Graphene's band dispersion and low energy Dirac cone in a monolayer of carbon atoms arranged in a hexagonal lattice (credit: University of Manchester)
They anticipate their findings will accelerate building graphene-based devices such as touchscreens, ultrafast transistors, and photodetectors.
The researchers used extremely high-quality graphene devices, prepared by suspending sheets of graphene in a vacuum. This eliminated most of the unwanted scattering mechanisms for electrons in graphene, enhancing the effect of electron-on-electron interaction.
This is the first effect of its kind where the interactions between electrons in graphene could be clearly seen.

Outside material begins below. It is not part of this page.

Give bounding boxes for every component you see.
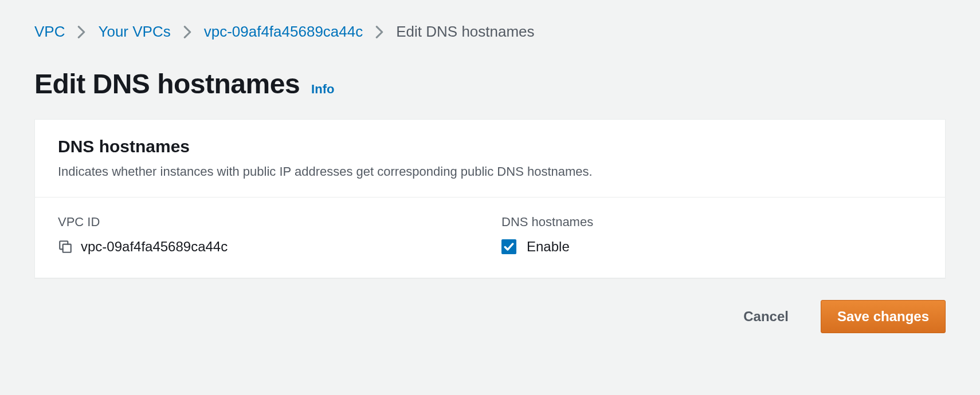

The electrons in graphene behave like massless Dirac particles that appear in the electronic band structure as gapless excitations with a linear dispersion.
“The exciting physics which we have found in this particular experiment may have an immediate implementation in practical electronic devices,” said University of Manchester professor Kostya Novoselov.
Novoselov, together with Professor Francisco Guinea from Madrid, won the Nobel Prize for Physics in 2010 for “groundbreaking experiments regarding the two-dimensional material graphene.” They used Scotch tape to peel away layers of carbon from a piece of graphite, and were left with a single-atom-thick, two-dimensional film of carbon — graphene.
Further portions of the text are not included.